‘Cortar y pegar’ genético para conseguir plantas más nutritivas y resistentes


Un equipo de investigadores del Instituto de Biología Molecular y Celular Vegetal (IBMCP), centro mixto de la Universidad Politécnica de Valencia (UPV) y el Consejo Superior de Investigaciones Científicas (CSIC), ha dado un paso más para facilitar la edición genómica de plantas. 


de Asociacion RUVID


Su avance permitirá el uso de sistemas CRISPR, lo que abre la puerta a la obtención de nuevas variedades más productivas y nutritivas, más resistentes a plagas, patógenos y otras amenazas ambientales como la sequía o temperaturas extremas. El trabajo de los investigadores de IBMCP se ha publicado en The Plant Journal .

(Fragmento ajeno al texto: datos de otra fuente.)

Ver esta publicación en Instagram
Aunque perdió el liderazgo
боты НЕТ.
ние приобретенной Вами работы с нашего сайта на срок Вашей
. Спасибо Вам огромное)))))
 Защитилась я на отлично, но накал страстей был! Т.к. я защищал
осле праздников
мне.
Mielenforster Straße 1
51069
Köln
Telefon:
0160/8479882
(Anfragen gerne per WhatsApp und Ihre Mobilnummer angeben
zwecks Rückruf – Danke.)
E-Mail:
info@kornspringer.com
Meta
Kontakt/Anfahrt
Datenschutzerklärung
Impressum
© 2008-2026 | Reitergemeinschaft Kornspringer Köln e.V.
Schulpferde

Las nuevas tecnologías de edición del genoma derivadas de los sistemas CRISPR / Cas de bacterias y arqueas permiten editar la información genética de prácticamente todos los organismos a voluntad, lo que supone una verdadera revolución en el campo de la biotecnología. Sin embargo, en el caso de las plantas, la edición de genes CRISP / Cas sigue siendo un proceso laborioso que requiere tiempo y un importante despliegue experimental. Ahora, el avance de los investigadores de IBMCP lo haría más fácil y rápido.

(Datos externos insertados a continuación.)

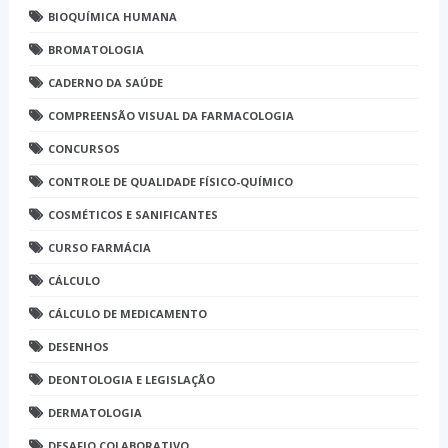
BIOQUÍMICA HUMANA
BROMATOLOGIA
CADERNO DA SAÚDE
COMPREENSÃO VISUAL DA FARMACOLOGIA
CONCURSOS
CONTROLE DE QUALIDADE FÍSICO-QUÍMICO
COSMÉTICOS E SANIFICANTES
CURSO FARMÁCIA
CÁLCULO
CÁLCULO DE MEDICAMENTO
DESENHOS
DEONTOLOGIA E LEGISLAÇÃO
DERMATOLOGIA
DESAFIO COLABORATIVO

«En las plantas, para poder expresar los reactivos necesarios para la edición deseada del genoma, típicamente una nucleasa Cas y ARN guía (ARNsg), previamente debe haber una transformación genética del tejido vegetal, generalmente con la bacteria Agrobacterium tumefaciens. Una alternativa Agilizar este proceso consiste en utilizar una línea transformada con una nucleasa Cas, por ejemplo Cas9, y expresar los sgRNAs con un vector viral ”, explica José Antonio Darós, investigador científico del CSIC en el IBMCP.

En el proceso de edición, la nucleasa Cas9 corta el ADN genómico en la posición deseada guiada por los sgRNA. Así, mientras que Cas9 es un elemento común en todos los procesos de edición, los sgRNAs cambian dependiendo del gen que se va a editar, lo que dificulta el proceso.

La solución gira en torno a los vectores derivados de virus vegetales que, gracias a su capacidad de replicación y movimiento, pueden expresar altos niveles de sgRNA en todos los tejidos de la planta en muy poco tiempo. Los investigadores del IBMCP han desarrollado un nuevo vector viral derivado del virus X de la patata que permite la expresión simultánea de varios sgRNAs de forma sencilla y eficaz.

“Los resultados de nuestra investigación han demostrado cómo varios sgRNA pueden expresarse con este vector viral sin tener que separarlos con señales para procesarlos. Aun así, se alcanzan altos niveles de edición en todos los genes”, dice Mireia Uranga, una de las coautores del estudio. Los investigadores del IBMCP también han comprobado cómo se pueden generar nuevas plantas a partir de las semillas de las plantas infectadas por el vector con un genoma perfectamente editado y libres del virus. “Este tipo de avances tecnológicos agilizarán enormemente la obtención de nuevas variedades de plantas con mejores propiedades nutricionales y agronómicas”, concluye José Antonio Darós.